#### Recorded information:
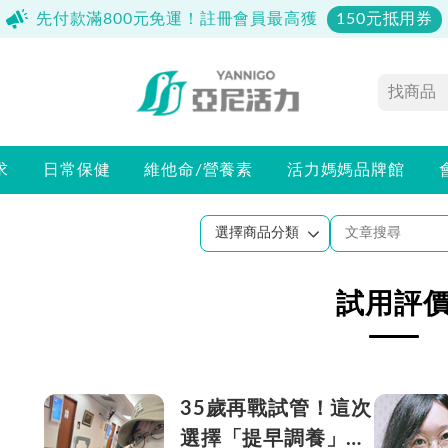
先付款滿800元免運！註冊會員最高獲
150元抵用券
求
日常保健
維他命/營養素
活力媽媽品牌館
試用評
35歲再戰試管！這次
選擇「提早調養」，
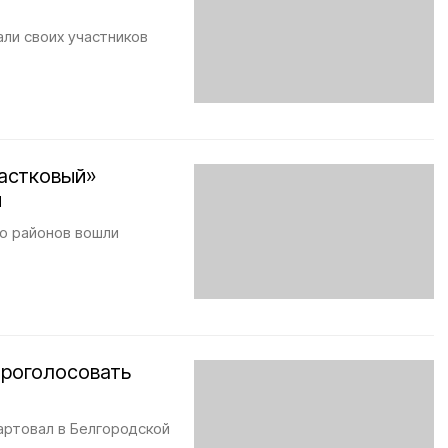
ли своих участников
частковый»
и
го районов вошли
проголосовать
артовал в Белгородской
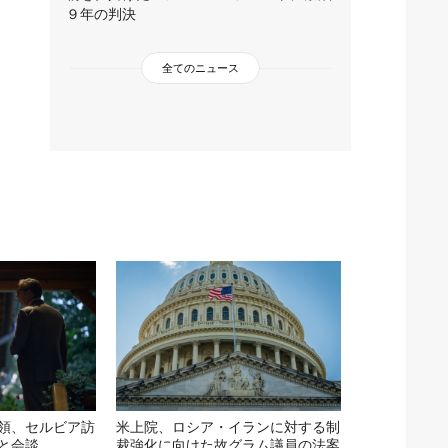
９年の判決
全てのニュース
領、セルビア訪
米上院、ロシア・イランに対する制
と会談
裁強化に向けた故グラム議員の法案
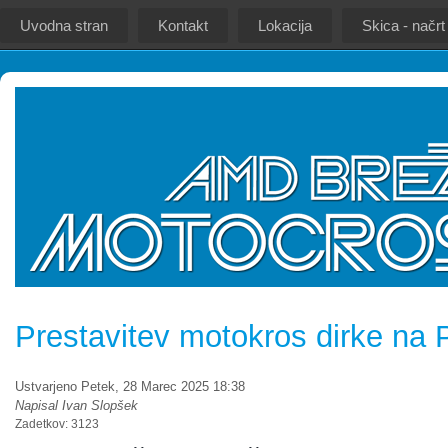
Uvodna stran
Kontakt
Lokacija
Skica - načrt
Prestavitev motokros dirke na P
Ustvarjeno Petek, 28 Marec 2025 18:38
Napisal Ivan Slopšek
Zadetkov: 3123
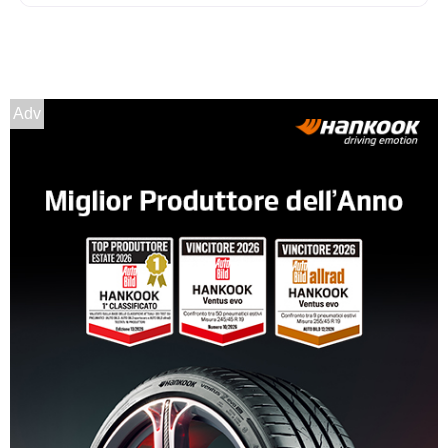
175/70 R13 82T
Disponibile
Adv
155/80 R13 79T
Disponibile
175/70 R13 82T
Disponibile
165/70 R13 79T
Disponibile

---

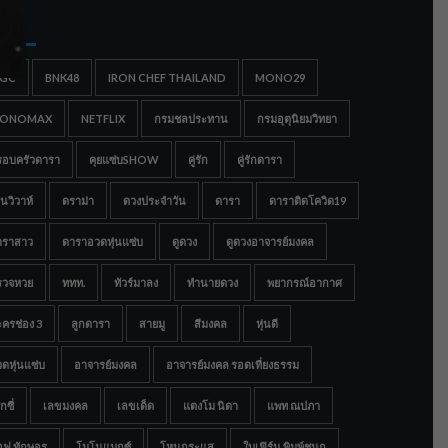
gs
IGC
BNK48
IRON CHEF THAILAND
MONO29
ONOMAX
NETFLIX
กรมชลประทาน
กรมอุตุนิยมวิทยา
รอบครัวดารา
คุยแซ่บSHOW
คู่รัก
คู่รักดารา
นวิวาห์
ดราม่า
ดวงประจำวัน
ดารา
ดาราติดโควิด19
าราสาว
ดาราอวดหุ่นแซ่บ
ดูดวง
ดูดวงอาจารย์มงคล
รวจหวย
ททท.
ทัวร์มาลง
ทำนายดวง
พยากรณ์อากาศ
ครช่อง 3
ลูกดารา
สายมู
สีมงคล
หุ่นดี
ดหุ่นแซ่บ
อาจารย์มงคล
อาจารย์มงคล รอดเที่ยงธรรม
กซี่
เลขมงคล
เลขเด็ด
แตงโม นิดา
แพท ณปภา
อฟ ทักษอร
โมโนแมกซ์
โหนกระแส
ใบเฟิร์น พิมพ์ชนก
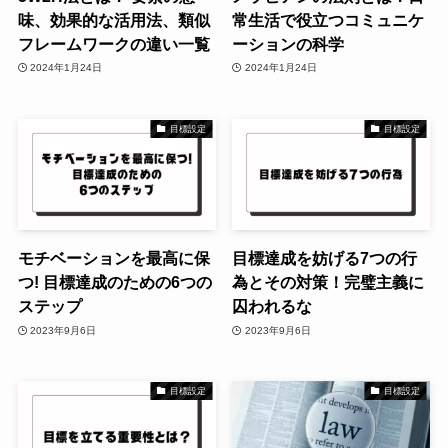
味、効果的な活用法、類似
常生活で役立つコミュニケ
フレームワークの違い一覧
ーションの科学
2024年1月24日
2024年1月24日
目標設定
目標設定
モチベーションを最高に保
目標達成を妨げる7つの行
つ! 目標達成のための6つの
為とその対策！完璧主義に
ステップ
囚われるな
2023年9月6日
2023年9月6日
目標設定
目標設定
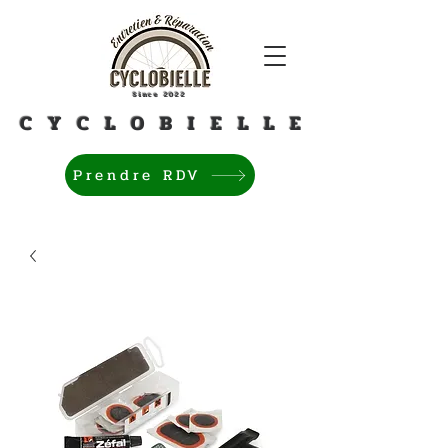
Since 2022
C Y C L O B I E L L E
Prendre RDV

#### What is being asked:
From the records above, transcribe only the stretch from the line with "つ! 目標達成のための6つの" through the line with "Prendre RDV", keeping both ends. Omit pictures.

#### Answer box:
つ! 目標達成のための6つの
為とその対策！完璧主義に
ステップ
囚われるな
2023年9月6日
2023年9月6日
目標設定
目標設定
Since 2022
C Y C L O B I E L L E
Prendre RDV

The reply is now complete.